### EXERCISE AIM
Please quote exactly the lines below from the line containing "Each explanation also has many code examples" to the line containing "The things I liked about the book", both lines included, and nothing else.

### INPUT FOR THIS TASK
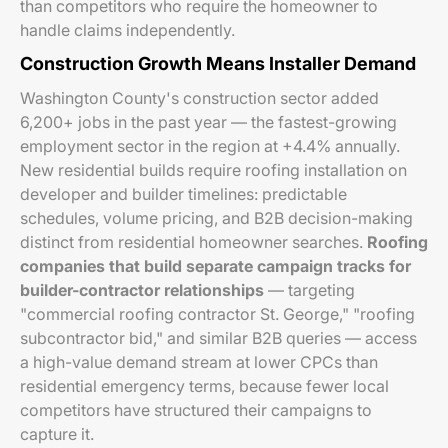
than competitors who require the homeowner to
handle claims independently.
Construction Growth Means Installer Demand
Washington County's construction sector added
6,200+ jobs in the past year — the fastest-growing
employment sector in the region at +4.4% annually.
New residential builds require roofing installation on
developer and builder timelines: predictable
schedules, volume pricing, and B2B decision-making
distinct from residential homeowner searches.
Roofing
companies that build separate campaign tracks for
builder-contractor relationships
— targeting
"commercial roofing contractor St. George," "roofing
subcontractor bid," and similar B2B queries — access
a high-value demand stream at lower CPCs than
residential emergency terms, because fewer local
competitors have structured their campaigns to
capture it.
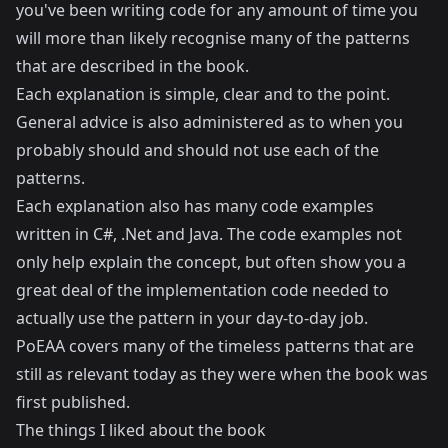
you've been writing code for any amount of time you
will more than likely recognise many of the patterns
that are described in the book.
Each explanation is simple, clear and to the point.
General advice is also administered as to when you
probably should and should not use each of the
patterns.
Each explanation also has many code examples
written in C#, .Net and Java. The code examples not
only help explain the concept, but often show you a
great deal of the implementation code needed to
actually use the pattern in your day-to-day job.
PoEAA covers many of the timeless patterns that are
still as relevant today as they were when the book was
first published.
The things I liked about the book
==
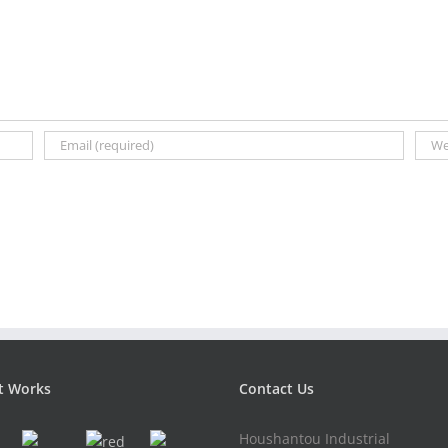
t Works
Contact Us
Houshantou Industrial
==
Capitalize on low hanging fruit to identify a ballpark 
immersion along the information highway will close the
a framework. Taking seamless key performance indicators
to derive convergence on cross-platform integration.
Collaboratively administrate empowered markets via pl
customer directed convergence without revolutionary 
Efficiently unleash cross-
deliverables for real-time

### ANSWER SPACE
Each explanation also has many code examples
written in C#, .Net and Java. The code examples not
only help explain the concept, but often show you a
great deal of the implementation code needed to
actually use the pattern in your day-to-day job.
PoEAA covers many of the timeless patterns that are
still as relevant today as they were when the book was
first published.
The things I liked about the book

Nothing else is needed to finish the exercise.